▶ _Activity_
Give back every record below word for word, with the pictures omitted.

▶ _Available data_
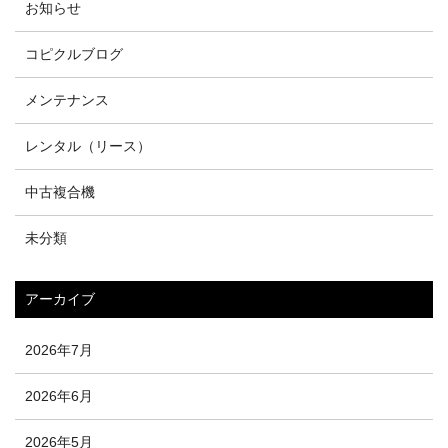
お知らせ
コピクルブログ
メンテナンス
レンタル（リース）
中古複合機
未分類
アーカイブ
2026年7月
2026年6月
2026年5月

▶ _Result of the task_
お知らせ
コピクルブログ
メンテナンス
レンタル（リース）
中古複合機
未分類
アーカイブ
2026年7月
2026年6月
2026年5月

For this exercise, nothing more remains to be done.